- Work task
With images excluded, write out each entry below exactly as given.

***

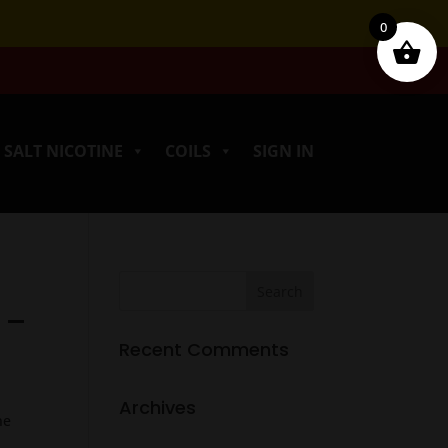
0
SALT NICOTINE
COILS
SIGN IN
 –
Recent Comments
Archives
ne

***

- Solution for this exercise
0
SALT NICOTINE
COILS
SIGN IN
 –
Recent Comments
Archives
ne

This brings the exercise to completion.